■ Recorded data:

• • • • •

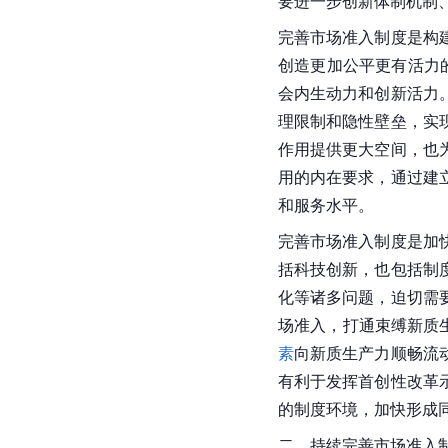
要进一步创新体制机制
完善市场准入制度是构
创造更加公平更有活力的
会内生动力和创新活力
理限制和隐性壁垒，实
作用提供更大空间，也
用的内在要求，通过建
和服务水平。
完善市场准入制度是加
括科技创新，也包括制
化等诸多问题，迫切需
场准入，打通束缚新质
素
向新质生产力顺畅流
有利于发挥首创性改革
的制度环境，加快形成
二、持续完善市场准入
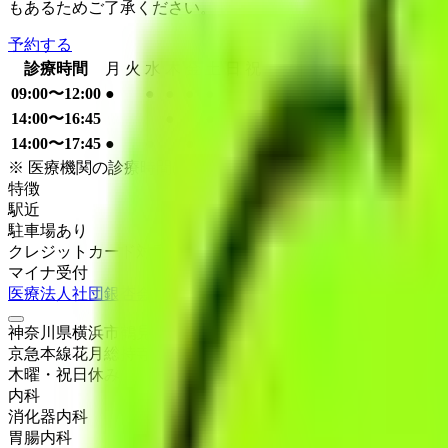
もあるためご了承ください。
予約する
診療時間
月
火
水
木
金
土
日
祝
09:00〜12:00
●
●
●
●
●
14:00〜16:45
●
●
14:00〜17:45
●
●
●
※ 医療機関の診療時間は上記の通りですが、すでに予約が
特徴
駅近
駐車場あり
クレジットカード対応
マイナ受付
医療法人社団銀杏会 小出内科・胃腸科
神奈川県横浜市鶴見区鶴見1丁目11-17 ベルシャルムTOK 1F
京急本線
花月総持寺
木曜・祝日
休み
内科
消化器内科
胃腸内科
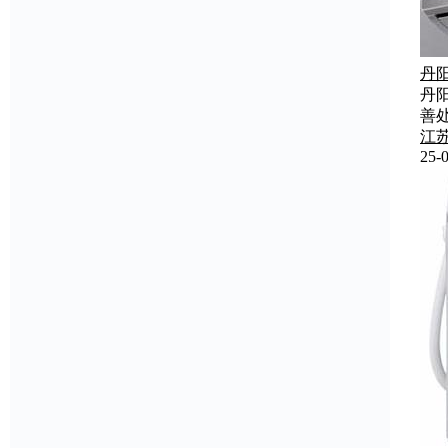
丹
丹
善
江
25-0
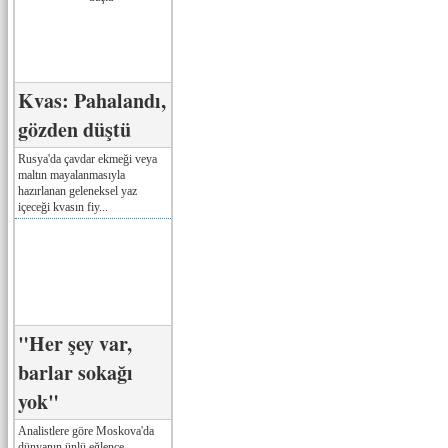
Kvas: Pahalandı,
gözden düştü
Rusya'da çavdar ekmeği veya
maltın mayalanmasıyla
hazırlanan geleneksel yaz
içeceği kvasın fiy...
"Her şey var,
barlar sokağı
yok"
Analistlere göre Moskova'da
dünyanın ünlü eğlence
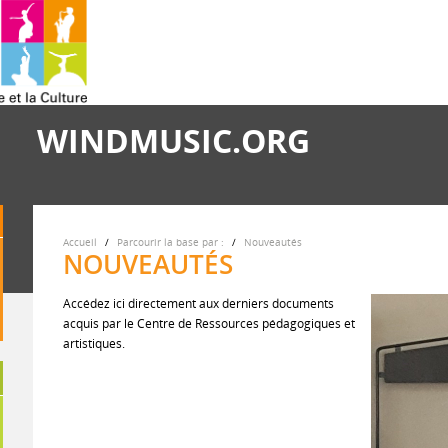
WINDMUSIC.ORG
Accueil
Parcourir la base par :
Nouveautés
NOUVEAUTÉS
Accédez ici directement aux derniers documents
acquis par le Centre de Ressources pédagogiques et
artistiques.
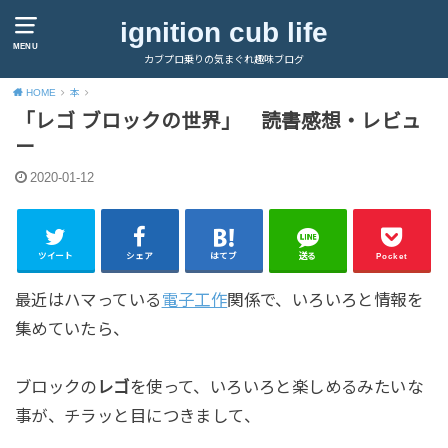
ignition cub life
MENU
カブプロ乗りの気まぐれ趣味ブログ
HOME
本
「レゴ ブロックの世界」 読書感想・レビュ
ー
2020-01-12
ツイート
シェア
はてブ
送る
Pocket
最近はハマっている
電子工作
関係で、いろいろと情報を
集めていたら、
ブロックの
レゴ
を使って、いろいろと楽しめるみたいな
事が、チラッと目につきまして、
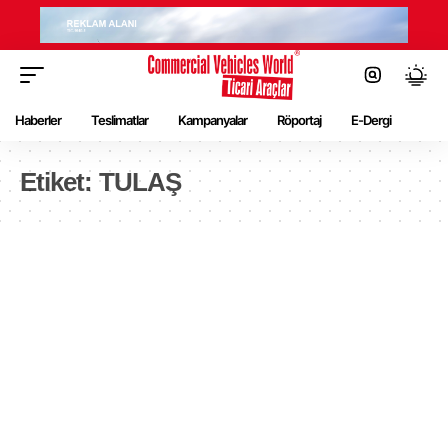
Haberler
Teslimatlar
Kampanyalar
Röportaj
E-Dergi
Etiket:
TULAŞ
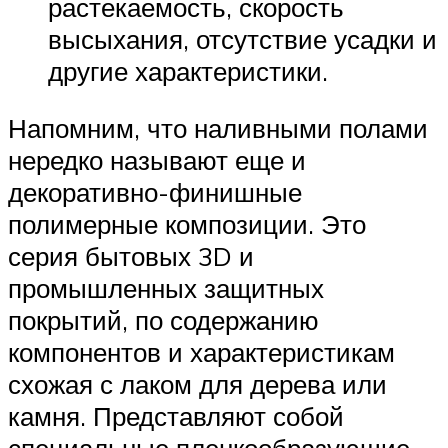
растекаемость, скорость
высыхания, отсутствие усадки и
другие характеристики.
Напомним, что наливными полами
нередко называют еще и
декоративно-финишные
полимерные композиции. Это
серия бытовых 3D и
промышленных защитных
покрытий, по содержанию
компонентов и характеристикам
схожая с лаком для дерева или
камня. Представляют собой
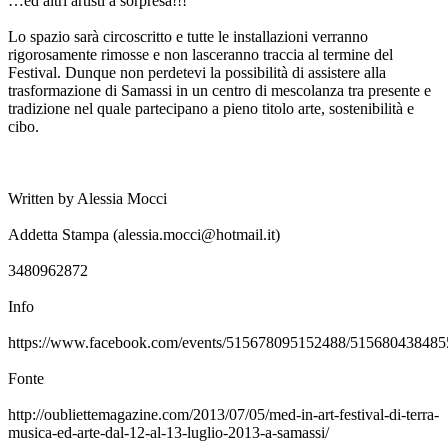
…ed altri artisti a sorpresa!!!
Lo spazio sarà circoscritto e tutte le installazioni verranno
rigorosamente rimosse e non lasceranno traccia al termine del
Festival. Dunque non perdetevi la possibilità di assistere alla
trasformazione di Samassi in un centro di mescolanza tra presente e
tradizione nel quale partecipano a pieno titolo arte, sostenibilità e
cibo.
Written by Alessia Mocci
Addetta Stampa (alessia.mocci@hotmail.it)
3480962872
Info
https://www.facebook.com/events/515678095152488/515680438485
Fonte
http://oubliettemagazine.com/2013/07/05/med-in-art-festival-di-terra-
musica-ed-arte-dal-12-al-13-luglio-2013-a-samassi/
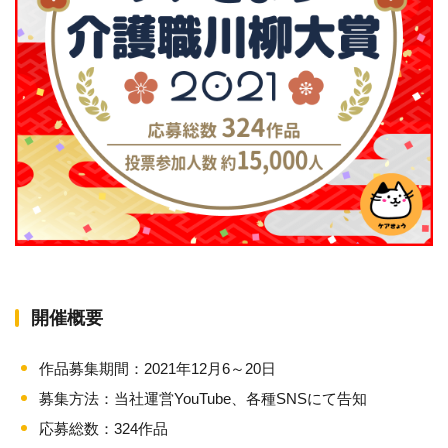
開催概要
作品募集期間：2021年12月6～20日
募集方法：当社運営YouTube、各種SNSにて告知
応募総数：324作品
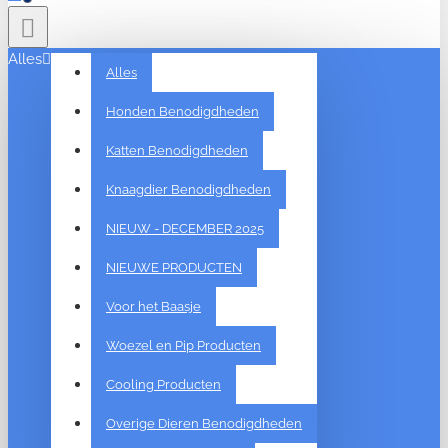
Alles
Alles
Honden Benodigdheden
Katten Benodigdheden
Knaagdier Benodigdheden
NIEUW - DECEMBER 2025
NIEUWE PRODUCTEN
Voor het Baasje
Woezel en Pip Producten
Cooling Producten
Overige Dieren Benodigdheden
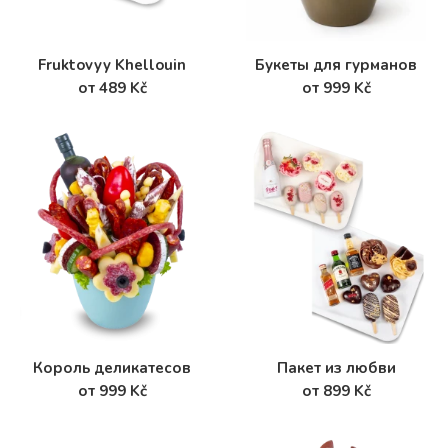
Fruktovyy Khellouin
Букеты для гурманов
от 489 Kč
от 999 Kč
Король деликатесов
Пакет из любви
от 999 Kč
от 899 Kč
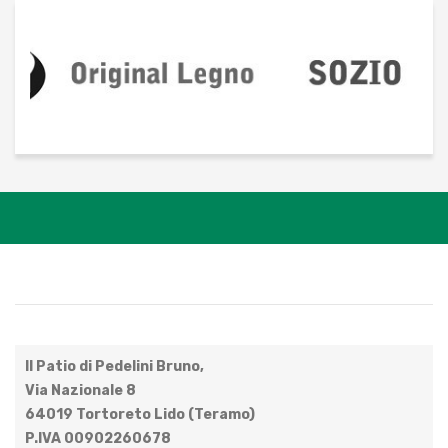
Il Patio di Pedelini Bruno,
Via Nazionale 8
64019 Tortoreto Lido (Teramo)
P.IVA 00902260678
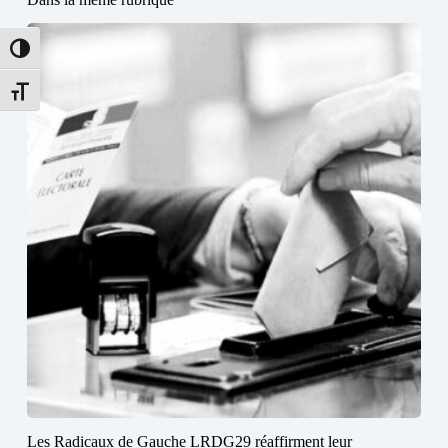
Passer en contraste élevé
Changer la taille de la police
Les Radicaux de Gauche LRDG29 réaffirment leur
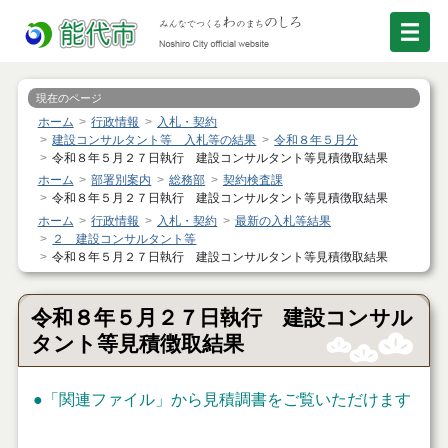
現在のページ
ホーム
行政情報
入札・契約
建設コンサルタント等 入札等の結果
令和８年５月分
令和８年５月２７日執行 建設コンサルタント等見積徴取結果
ホーム
部署別案内
総務部
契約検査課
令和８年５月２７日執行 建設コンサルタント等見積徴取結果
ホーム
行政情報
入札・契約
最新の入札等結果
２ 建設コンサルタント等
令和８年５月２７日執行 建設コンサルタント等見積徴取結果
令和８年５月２７日執行 建設コンサル
タント等見積徴取結果
●「関連ファイル」から見積調書をご覧いただけます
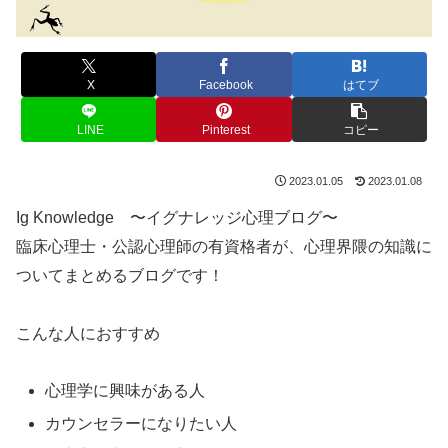
X
Facebook
はてブ
LINE
Pinterest
コピー
2023.01.05
2023.01.08
Ig Knowledge 〜イグナレッジ心理ブログ〜
臨床心理士・公認心理師の有資格者が、心理界隈の知識に
ついてまとめるブログです！
こんな人におすすめ
心理学に興味がある人
カウンセラーになりたい人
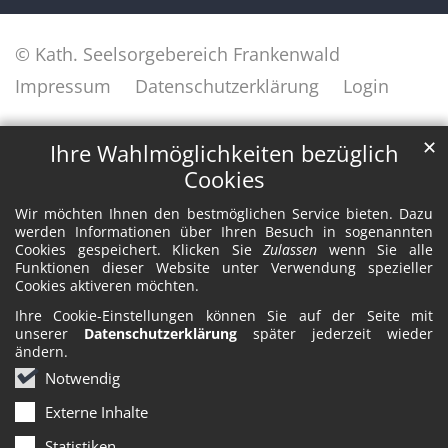
© Kath. Seelsorgebereich Frankenwald
Impressum
Datenschutzerklärung
Login
✕
Ihre Wahlmöglichkeiten bezüglich
Cookies
Wir möchten Ihnen den bestmöglichen Service bieten. Dazu
werden Informationen über Ihren Besuch in sogenannten
Cookies gespeichert. Klicken Sie
Zulassen
wenn Sie alle
Funktionen dieser Website unter Verwendung spezieller
Cookies aktiveren möchten.
Ihre Cookie-Einstellungen können Sie auf der Seite mit
unserer
Datenschutzerklärung
später jederzeit wieder
ändern.
Notwendig
Externe Inhalte
Statistiken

• • • • •

■ Assignment:
Pictures in the records above are to be left out of an otherwise exact copy.

■ Output of the exercise:
要进一步创新体制机制
完善市场准入制度是构
创造更加公平更有活力的
会内生动力和创新活力
理限制和隐性壁垒，实
作用提供更大空间，也
用的内在要求，通过建
和服务水平。
完善市场准入制度是加
括科技创新，也包括制
化等诸多问题，迫切需
场准入，打通束缚新质
素
向新质生产力顺畅流
有利于发挥首创性改革
的制度环境，加快形成
二、持续完善市场准入
もあるためご了承ください。
予約する
診療時間
月
火
水
木
金
土
日
祝
09:00〜12:00
●
●
●
●
●
14:00〜16:45
●
●
14:00〜17:45
●
●
●
※ 医療機関の診療時間は上記の通りですが、すでに予約が
特徴
駅近
駐車場あり
クレジットカード対応
マイナ受付
医療法人社団銀杏会 小出内科・胃腸科
神奈川県横浜市鶴見区鶴見1丁目11-17 ベルシャルムTOK 1F
京急本線
花月総持寺
木曜・祝日
休み
内科
消化器内科
胃腸内科
丹
丹
善
江
25-0
Kvas: Pahalandı,
gözden düştü
Rusya'da çavdar ekmeği veya
maltın mayalanmasıyla
hazırlanan geleneksel yaz
içeceği kvasın fiy...
"Her şey var,
barlar sokağı
yok"
Analistlere göre Moskova'da
dünyanın ünlü eğlence
WINDMUSIC.ORG
Accueil
Parcourir la base par :
Nouveautés
NOUVEAUTÉS
Accédez ici directement aux derniers documents
acquis par le Centre de Ressources pédagogiques et
artistiques.
ignition cub life
MENU
カブプロ乗りの気まぐれ趣味ブログ
HOME
本
「レゴ ブロックの世界」 読書感想・レビュ
ー
2020-01-12
ツイート
シェア
はてブ
送る
Pocket
最近はハマっている
電子工作
関係で、いろいろと情報を
集めていたら、
ブロックの
レゴ
を使って、いろいろと楽しめるみたいな
事が、チラッと目につきまして、
Haberler
Teslimatlar
Kampanyalar
Röportaj
E-Dergi
Etiket:
TULAŞ
растекаемость, скорость
высыхания, отсутствие усадки и
другие характеристики.
Напомним, что наливными полами
нередко называют еще и
декоративно-финишные
полимерные композиции. Это
серия бытовых 3D и
промышленных защитных
покрытий, по содержанию
компонентов и характеристикам
схожая с лаком для дерева или
камня. Представляют собой
…ed altri artisti a sorpresa!!!
Lo spazio sarà circoscritto e tutte le installazioni verranno
rigorosamente rimosse e non lasceranno traccia al termine del
Festival. Dunque non perdetevi la possibilità di assistere alla
trasformazione di Samassi in un centro di mescolanza tra presente e
tradizione nel quale partecipano a pieno titolo arte, sostenibilità e
cibo.
Written by Alessia Mocci
Addetta Stampa (alessia.mocci@hotmail.it)
3480962872
Info
https://www.facebook.com/events/515678095152488/515680438485
Fonte
http://oubliettemagazine.com/2013/07/05/med-in-art-festival-di-terra-
musica-ed-arte-dal-12-al-13-luglio-2013-a-samassi/
開催概要
作品募集期間：2021年12月6～20日
募集方法：当社運営YouTube、各種SNSにて告知
応募総数：324作品
Alles
Alles
Honden Benodigdheden
Katten Benodigdheden
Knaagdier Benodigdheden
NIEUW - DECEMBER 2025
NIEUWE PRODUCTEN
Voor het Baasje
Woezel en Pip Producten
Cooling Producten
Overige Dieren Benodigdheden
Fruktovyy Khellouin
Букеты для гурманов
от 489 Kč
от 999 Kč
Король деликатесов
Пакет из любви
от 999 Kč
от 899 Kč
Il Patio di Pedelini Bruno,
Via Nazionale 8
64019 Tortoreto Lido (Teramo)
P.IVA 00902260678
Passer en contraste élevé
Changer la taille de la police
Les Radicaux de Gauche LRDG29 réaffirment leur
現在のページ
ホーム
行政情報
入札・契約
建設コンサルタント等 入札等の結果
令和８年５月分
令和８年５月２７日執行 建設コンサルタント等見積徴取結果
ホーム
部署別案内
総務部
契約検査課
令和８年５月２７日執行 建設コンサルタント等見積徴取結果
ホーム
行政情報
入札・契約
最新の入札等結果
２ 建設コンサルタント等
令和８年５月２７日執行 建設コンサルタント等見積徴取結果
令和８年５月２７日執行 建設コンサル
タント等見積徴取結果
●「関連ファイル」から見積調書をご覧いただけます
X
Facebook
はてブ
LINE
Pinterest
コピー
2023.01.05
2023.01.08
Ig Knowledge 〜イグナレッジ心理ブログ〜
臨床心理士・公認心理師の有資格者が、心理界隈の知識に
ついてまとめるブログです！
こんな人におすすめ
心理学に興味がある人
カウンセラーになりたい人
© Kath. Seelsorgebereich Frankenwald
Impressum
Datenschutzerklärung
Login
✕
Ihre Wahlmöglichkeiten bezüglich
Cookies
Wir möchten Ihnen den bestmöglichen Service bieten. Dazu
werden Informationen über Ihren Besuch in sogenannten
Cookies gespeichert. Klicken Sie
Zulassen
wenn Sie alle
Funktionen dieser Website unter Verwendung spezieller
Cookies aktiveren möchten.
Ihre Cookie-Einstellungen können Sie auf der Seite mit
unserer
Datenschutzerklärung
später jederzeit wieder
ändern.
Notwendig
Externe Inhalte
Statistiken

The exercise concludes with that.